British Leader Condemns Strikes Against Foreign Workers



01 February 2009

Prime Minister Gordon Brown has condemned the strikes spreading across Britain protesting the employment of foreign European workers, while unemployment soars in the country. 

Britain's PM Gordon Brown speaks on Britain and the Global economy, at the Foreign Press Association in London, 26 Jan 2009
Britain's PM Gordon Brown speaks on Britain and the Global economy (File)
What began as a protest last week against legal foreign European construction workers at an oil refinery on the east coast of England quickly spread to at least a dozens different locations at energy plants throughout Britain.

The wildcat strikes have come under the backdrop of rapidly rising unemployment.

The question is will those strikes be escalating in the coming days.

Interviewed on BBC Television Sunday, Prime Minister Gordon Brown urged calm.

"That is not the right thing to do and it is not defensible.
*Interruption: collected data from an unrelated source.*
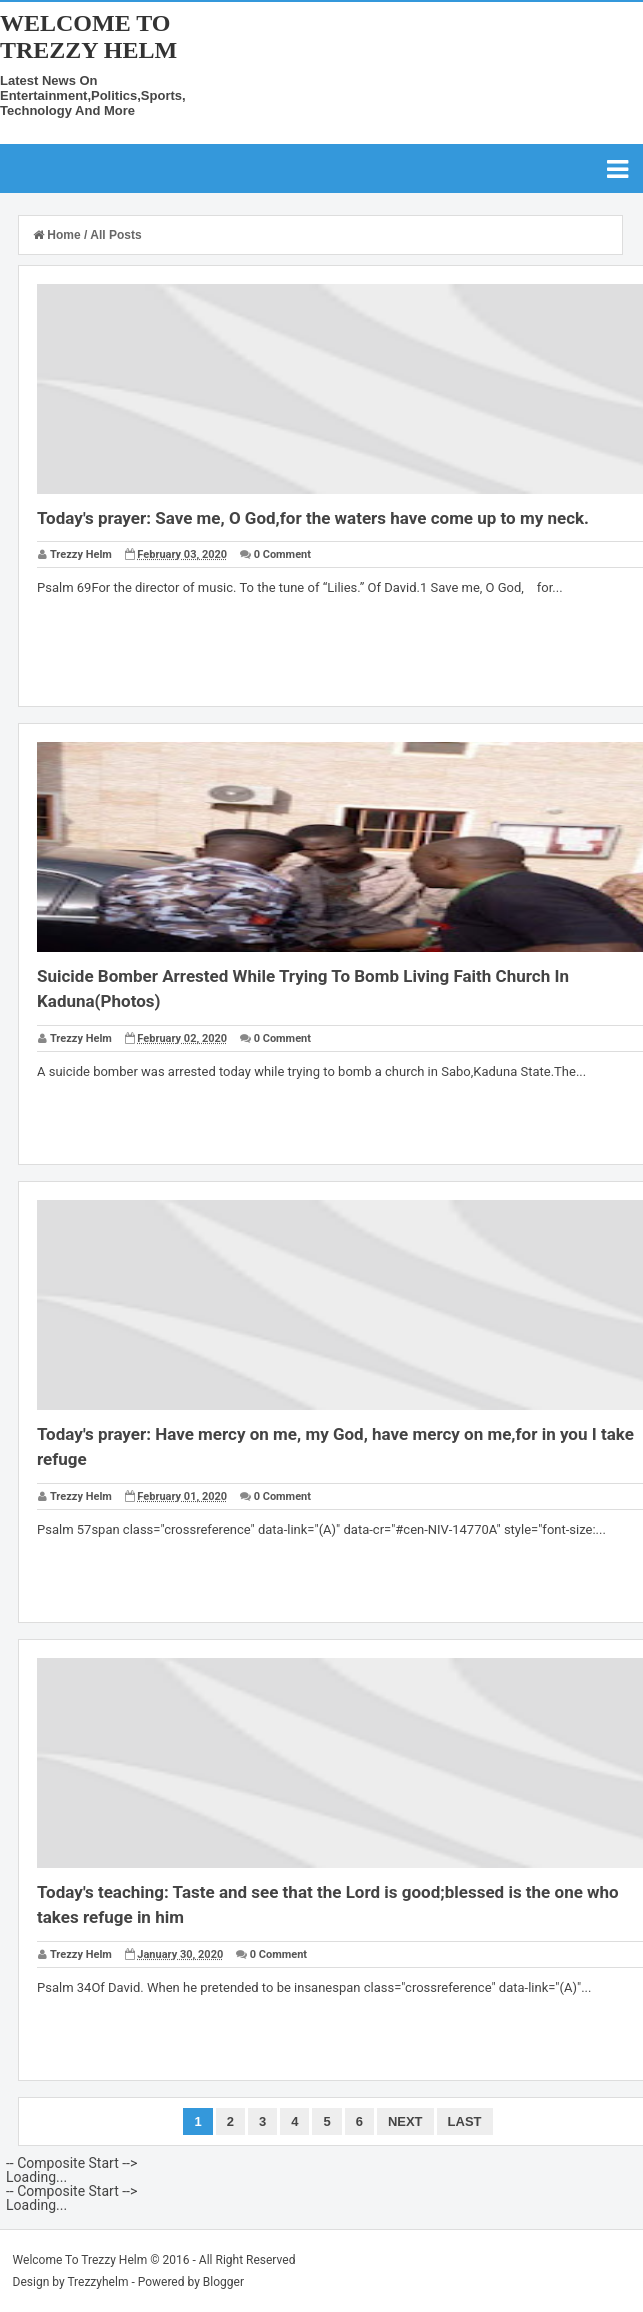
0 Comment (282, 554)
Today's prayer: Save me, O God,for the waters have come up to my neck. (313, 518)
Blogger (223, 2282)
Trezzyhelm (97, 2282)
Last (465, 2121)
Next (405, 2121)
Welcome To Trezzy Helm (88, 36)
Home (58, 235)
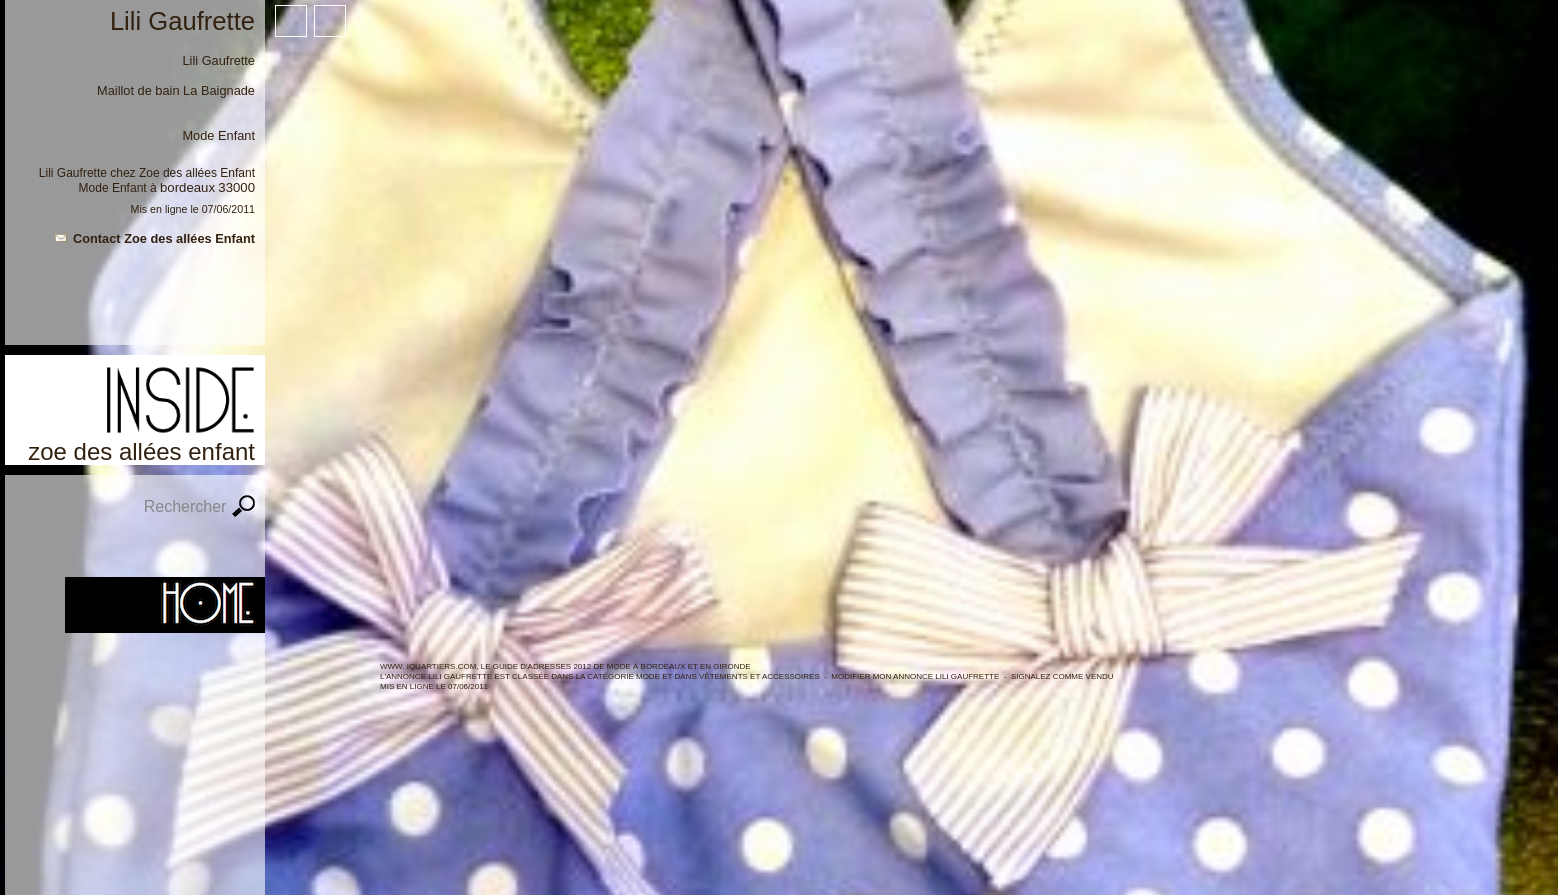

What we have set up is a process to deal with the questions people have been asking about what has happened in this particular instance," said Mr. Brown.

The independent mediation service has been asked to step in to investigate and help resolve the matter. Prime Minister Brown says while the strikes in his view are wrong, he acknowledges that job security is big concern for many right now.

"The worries that they have about what is happening to the international economy are real. I mean, people are worried about what is happening to jobs in every part of our country. I am determined that we take action early so that jobs that can be saved, can be saved and we have made some arrangements to do so," he said. "Where people lose their jobs, we help them back into jobs as quickly as possible."

Under E.U. law, European workers are generally free to work in other member states and they can accept lower pay than local employees if they wish.

In this case, British protesters say the Italian and Portuguese construction workers at a refinery in Lincolnshire are taking jobs that Britons should have been offered, but were not.

Tensions have been rising rapidly as Britain's economy shrinks and jobs go away. According to the International Monetary Fund, the British economy will contract by about 2.8 percent this year. That would make it the worst-hit country among the Group of Seven leading industrialized nations.